10th May 2013
It is certainly quite a role reversal for the Co-operative Bank in the last few weeks. It has moved from an entity which, combined with branches from Lloyds TSB could have been a new force in UK banking, to one that ratings agency Moody’s says might need “external” support accompanied by a downgrade from C- to E+.
The Moody’s judgment reported in the Telegraph today has little to do with the failure of that deal but more to do with a deterioration in its commercial loans book. It also faces residual costs from its takeover of Britannia Building Society back in 2008. The agency concluded that its the loans book had deteriorated significantly, with the percentage of problem loans rising from 8.1pc to 10.9pc, generally seen as a rather high figure.
In terms of any state support, we are not talking about anything that would break the Bank of England. A “mere” billion might be required according to the ratings agency and even then it says it is only a moderate risk. It is more likely that the Co-op could find the finances from other parts of the Cooperative empire. But it is not particularly good news.

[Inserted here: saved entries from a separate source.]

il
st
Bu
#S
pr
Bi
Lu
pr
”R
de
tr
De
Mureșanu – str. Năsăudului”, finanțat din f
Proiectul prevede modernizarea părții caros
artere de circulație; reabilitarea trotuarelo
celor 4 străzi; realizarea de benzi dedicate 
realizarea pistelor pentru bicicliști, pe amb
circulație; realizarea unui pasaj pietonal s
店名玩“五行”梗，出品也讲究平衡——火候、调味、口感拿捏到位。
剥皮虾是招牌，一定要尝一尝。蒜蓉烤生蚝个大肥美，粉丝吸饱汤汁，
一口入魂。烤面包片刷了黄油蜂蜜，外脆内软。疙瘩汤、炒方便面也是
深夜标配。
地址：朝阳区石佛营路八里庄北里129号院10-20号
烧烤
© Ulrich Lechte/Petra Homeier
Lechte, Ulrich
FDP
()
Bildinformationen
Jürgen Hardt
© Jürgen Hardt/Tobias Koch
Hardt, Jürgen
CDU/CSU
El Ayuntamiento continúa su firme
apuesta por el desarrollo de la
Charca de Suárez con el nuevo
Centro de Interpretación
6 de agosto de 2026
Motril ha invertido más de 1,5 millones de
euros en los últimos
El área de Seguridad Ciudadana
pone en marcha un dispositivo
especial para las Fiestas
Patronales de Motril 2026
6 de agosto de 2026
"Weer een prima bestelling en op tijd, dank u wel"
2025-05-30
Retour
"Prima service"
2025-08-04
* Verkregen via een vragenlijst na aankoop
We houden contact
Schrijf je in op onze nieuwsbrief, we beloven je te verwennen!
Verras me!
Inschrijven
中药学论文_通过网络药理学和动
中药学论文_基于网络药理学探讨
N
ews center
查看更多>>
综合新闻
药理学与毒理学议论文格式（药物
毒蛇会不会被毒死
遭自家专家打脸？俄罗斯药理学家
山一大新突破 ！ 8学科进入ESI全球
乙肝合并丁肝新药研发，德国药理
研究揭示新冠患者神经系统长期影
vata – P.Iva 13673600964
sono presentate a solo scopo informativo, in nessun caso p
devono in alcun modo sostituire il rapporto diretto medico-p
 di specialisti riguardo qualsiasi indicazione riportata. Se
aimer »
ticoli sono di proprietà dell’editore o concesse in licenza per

Mindful Money has a few thoughts in the meantime about what this all means for our troubled banking sector which we have put together in a list below.

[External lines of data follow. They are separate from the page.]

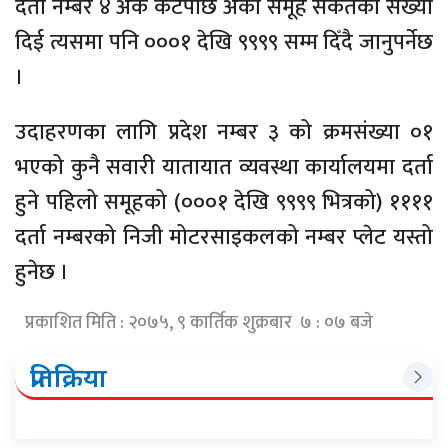
दर्ता नम्बर ४ अंक कटेपछि अर्को समूह संकेतको संख्या
दिई त्यसमा पनि ०००१ देखि ९९९९ सम्म दिँदै जानुपर्नेछ
।
उदाहरणका लागि प्रदेश नम्बर ३ को क्रमसंख्या ०१
भएको कुनै सवारी यातायात व्यवस्था कार्यालयमा दर्ता
हुने पहिलो समूहको (०००१ देखि ९९९९ भित्रको) ११११
दर्ता नम्बरको निजी मोटरसाइकलको नम्बर प्लेट यस्तो
हुनेछ ।
प्रकाशित मिति : २०७५, ९ कार्तिक शुक्रबार ७ : ०७ बजे
प्रतिक्रिया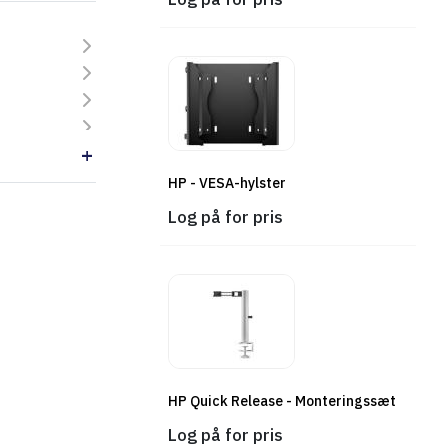
HP - VESA-hylster
Log på for pris
HP Quick Release - Monteringssæt
Log på for pris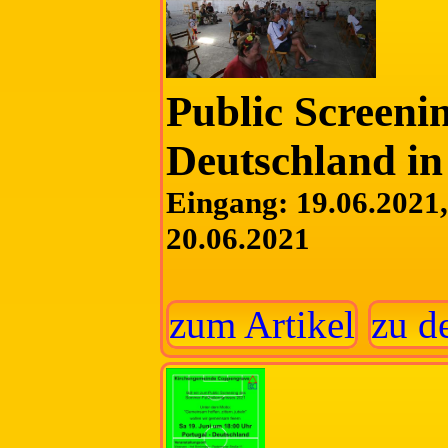
Public Screenin
Deutschland i
Eingang: 19.06.2021, 
20.06.2021
zum Artikel
zu d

1) The authorities need to be very wary of allowing banking mergers where one party is seeking an alliance because it is in a relatively financially weak position especially when the economic environment is far from normal. The lesson should be burned onto the brains of regulators and policymakers since the Halifax Bank of Scotland / Lloyds TSB merger, turned the latter, from being a relatively strong bank into one which desperately needed help. But Coop’s much less severe troubles are another reminder that regulators can say no to mergers when it is in the public interest.
2) Co-operative remains a mutual organisation and, on balance, we think it should stay as such. A lot of pre-crisis developments in British banking saw building societies convert, allowing them more commercial freedom. They obviously abused it. The Co-op/Britannia deal kept things within the mutual family as indeed did Nationwide’s takeover of the Dunfermline and Cheshire Building Societies. We think different forms of ownership in banking and lending are a good thing. But it is no panacea. On balance the Co-op is better as a mutual but also maybe better staying medium sized.
3) Co-op Bank’s chief executive Barry Tootell has stepped down. The bank says it is due to the failure of the deal with Lloyds and not the downgrade today. At least we now know the some bank chief executives are more honourable than others.
4) Mindful Money has been highly critical of ratings agencies in the past because of their dismal performance during the financial crisis and because of flaws in the business model. There are still many unanswered questions but maybe they have raised their game. One for further debate.
5) The biggest issue in UK banking remains the dominance of four banks – two of which remain state dependent. The key to improving performance should be competition. But is that possible with four banks? Allowing UK competition is arguably more important than creating global champions. Barclays and HSBC – admittedly with slightly tarnished reputations – are surely global enough already. A new force in UK banking needs to be domestically driven. The answer is obviously not the Co-op. But maybe rather than another big bank, we need lots of medium sized banks and some new entrants – with prudence enforced by the new Prudential Regulatory Authority.
Those are our thoughts today. But as it is in the eye of the storm, we think it is appropriate to publish the full Cooperative Bank statement here as well.
“We are disappointed by the ratings downgrade announced by Moody’s. We have a strong funding profile and high levels of liquidity, which are significantly above the regulatory requirements. We do acknowledge, like the rest of our banking sector peers, the need to strengthen our capital position in light of the broader economic downturn and the pending introduction of enhanced regulatory requirements, and we have a clear plan to drive this forward throughout the coming months.
“In March, we announced the sale of our life business to Royal London and also our intention to sell our general insurance business. In addition to these measures we plan to significantly simplify our business, which will greatly improve our operational effectiveness and also enhance our capital position in the process.
“Our banking business is already characterised by excellent levels of customer service and advocacy, as recently highlighted in reports by YouGov and uSwitch. Our primary current account base in recent years has enjoyed significant growth.
“The actions we will now take to strengthen our balance sheet and simplify our business model around a core relationship banking offer, will create a compelling co-operative banking business which is truly distinctive within the banking sector.”